琉球の北で、南国の果実が熟れる
西原町は那覇の北東、首里からさらに北に位置する町だ。沖縄方言で「にし」は北を意味する。琉球王国の中心であった首里の北、という地名の由来が、この町の歴史的な位置づけをそのまま語っている。

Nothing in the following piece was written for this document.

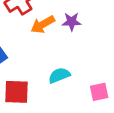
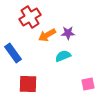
cyan semicircle: (59, 75) -> (63, 56), moved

戦前、この土地はサトウキビと稲作の地だった。沖縄戦で住民の約半数が失われ、戦後は製糖工場を中心に産業が再編された。だが時代とともに、この町の農業は変わっていく。今、西原町の食卓に届く返礼品は、南国の果実だ。
パッションフルーツは、5月から初夏にかけて届く。黄色く熟した果実を半分に割ると、中身は酸っぱく甘い果肉と種。スプーンですくって食べるのが沖縄の食べ方だ。冷蔵庫で冷やしておけば、夏の朝食に、あるいは昼下がりの一杯の水の代わりに。そのまま食べるのが最も簡単だが、ヨーグルトに混ぜたり、炭酸水に浮かべたりする家庭も多い。完熟のものが届くので、到着後すぐに食べ始められる。保存は冷蔵で数日。季節限定の贈り物として、その時期の沖縄の日差しと湿度を一緒に送ることになる。

アップルマンゴーは、6月から夏にかけて。3キロという量は、一人では食べきれない。家族で、あるいは友人と分け合う量だ。完熟したマンゴーは、皮を剥いて食べるのが基本。冷やしたナイフで、種に沿って身を切り、格子状に切り込みを入れて、皮を裏返す。その瞬間、果肉が立ち上がる。甘い香りが台所に満ちる。一口かじれば、繊維質の少ない果肉が口の中で溶ける。

西原町は琉球大学を擁する「文教のまち」として知られるが、その一方で、この町の農業者たちは、沖縄の気候と土地を活かした果実栽培を続けている。パッションフルーツもマンゴーも、この町の日中の日差しと、夜間の湿度があってこそ育つ。返礼品として届く果実は、その風土の産物であり、同時に、この町で生きる人たちの手間と季節感の結晶だ。